Back to projects

MyAPI

A retrieval layer for agents and humans that answers cold-start context questions in under 3 seconds — benchmarked, not vibes-tested.

PythonFastAPIKhojTailscaleRAGBenchmarking

The cold start problem

Every AI agent session starts the same way. The agent scans your files, greps through logs, tries to infer project context from filenames and README fragments, and maybe hallucinates a few capabilities that don't exist. By the time it has enough context to do useful work, 30-90 seconds have elapsed — and you've burned tokens on orientation rather than execution.

The context was already there. Three years of it — Obsidian notes, exported ChatGPT and Claude conversations, CLI agent session logs. The problem wasn't that the information didn't exist. It was that none of it was findable in the way agents consume information. Agents don't browse. They issue queries and expect structured evidence to reason with.

So I built a retrieval layer that sits between agents and my entire personal corpus.

What MyAPI actually is

An agent (Claude Code, Codex, Cursor) hits a single /query endpoint with a natural language question.
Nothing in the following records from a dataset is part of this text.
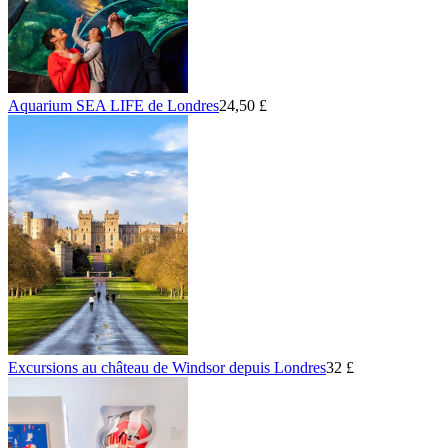
Aquarium SEA LIFE de Londres
24,50 £
Excursions au château de Windsor depuis Londres
32 £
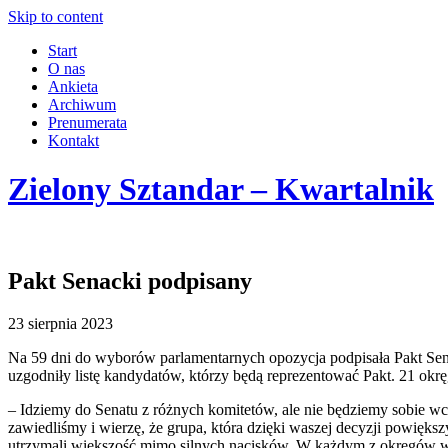
Skip to content
Start
O nas
Ankieta
Archiwum
Prenumerata
Kontakt
Zielony Sztandar – Kwartalnik
Pakt Senacki podpisany
23 sierpnia 2023
Na 59 dni do wyborów parlamentarnych opozycja podpisała Pakt Sena
uzgodniły listę kandydatów, którzy będą reprezentować Pakt. 21 
– Idziemy do Senatu z różnych komitetów, ale nie będziemy sobie w
zawiedliśmy i wierzę, że grupa, która dzięki waszej decyzji powięk
utrzymali większość mimo silnych nacisków. W każdym z okręgów wybo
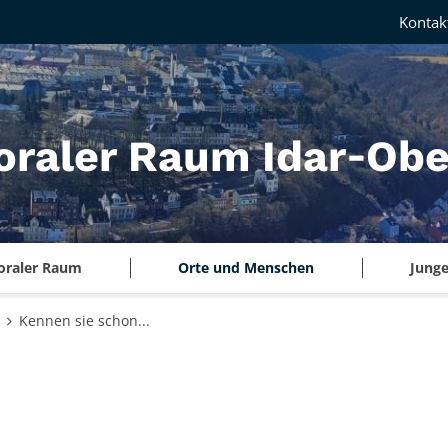
Kontak
oraler Raum Idar‑Obe
oraler Raum
Orte und Menschen
Junge
Kennen sie schon...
MyAPI classifies the intent, routes it through a multi-lane retrieval pipeline, and returns reranked evidence with source metadata — in under 3 seconds.

The pipeline indexes roughly 3,200 Obsidian markdown notes, exported ChatGPT and Claude conversation archives, and CLI agent session logs — about 3 years of decisions, architectural constraints, and debugging resolutions. A Python normalizer (context_refinery/) converts these heterogeneous formats into canonical knowledge objects before they hit the search index.
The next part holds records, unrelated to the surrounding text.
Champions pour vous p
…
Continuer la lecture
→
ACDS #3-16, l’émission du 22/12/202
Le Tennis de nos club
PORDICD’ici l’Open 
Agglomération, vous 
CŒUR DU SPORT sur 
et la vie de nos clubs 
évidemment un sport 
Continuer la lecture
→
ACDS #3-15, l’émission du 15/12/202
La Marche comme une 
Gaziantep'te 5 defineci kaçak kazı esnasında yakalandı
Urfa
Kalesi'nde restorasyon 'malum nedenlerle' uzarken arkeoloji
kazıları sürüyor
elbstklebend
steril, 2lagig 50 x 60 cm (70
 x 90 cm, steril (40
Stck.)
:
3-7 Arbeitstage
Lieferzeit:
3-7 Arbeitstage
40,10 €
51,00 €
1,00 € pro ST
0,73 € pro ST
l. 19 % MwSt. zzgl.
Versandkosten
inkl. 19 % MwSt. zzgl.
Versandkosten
Khoj handles the semantic vector search. The Context Refinery sits on top of that: query classification, multi-lane retrieval (semantic + keyword + synthesized-note boosting), metadata-aware filtering, and evidence reranking. The result is structured enough for an agent to reason with — not just a list of file paths.

Two audiences, one pipeline

The retrieval pipeline is the same. What changes is the response shape.
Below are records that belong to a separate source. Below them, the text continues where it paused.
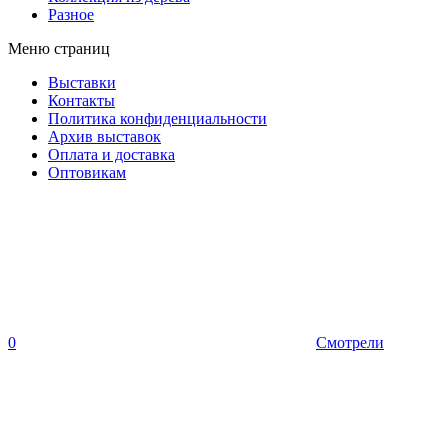
Разное
Меню страниц
Выставки
Контакты
Политика конфиденциальности
Архив выставок
Оплата и доставка
Оптовикам
0
Смотрели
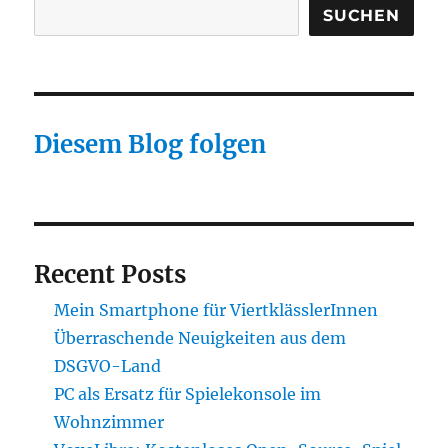
SUCHEN
Diesem Blog folgen
Recent Posts
Mein Smartphone für ViertklässlerInnen
Überraschende Neuigkeiten aus dem
DSGVO-Land
PC als Ersatz für Spielekonsole im
Wohnzimmer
Agents get structured JSON — ranked evidence blocks with confidence scores, source metadata, and timestamps. The use case is cold-start context elimination: the agent arrives, asks a few context questions, and gets oriented in seconds instead of minutes.

Humans get the same evidence packaged differently. Episodic recall ("find that thread where I figured out the Khoj sync race condition"), decision retrieval ("what did we conclude about Postgres vs SQLite for receipts"), and synthesis queries across years of notes. Same pipeline, same provenance — different output envelope.

How I evaluate it

I don't "vibe-test" retrieval. I built a categorized query bank with seven diagnostic buckets:

  1. Win — correct evidence returned, top-ranked. The baseline expectation.
  2. Weak win — correct evidence exists but is buried below threshold. A ranking problem.
  3. Corpus gap — the information doesn't exist in the indexed corpus. Not a retrieval problem; a content problem.
  4. Retrieval gap — the information exists but search didn't surface it. The embedding or query expansion strategy failed.
  5. Metadata gap — the information is there but got filtered out by time, source type, or tag. The query classifier made the wrong assumption.
  6. Intent gap — the query was classified into the wrong lane. The system looked for a decision when the user asked for a concept explanation.
  7. Answer-shape gap — the evidence is correct but the response structure doesn't match what the caller needs. Agents need structured confidence scores; humans want prose synthesis.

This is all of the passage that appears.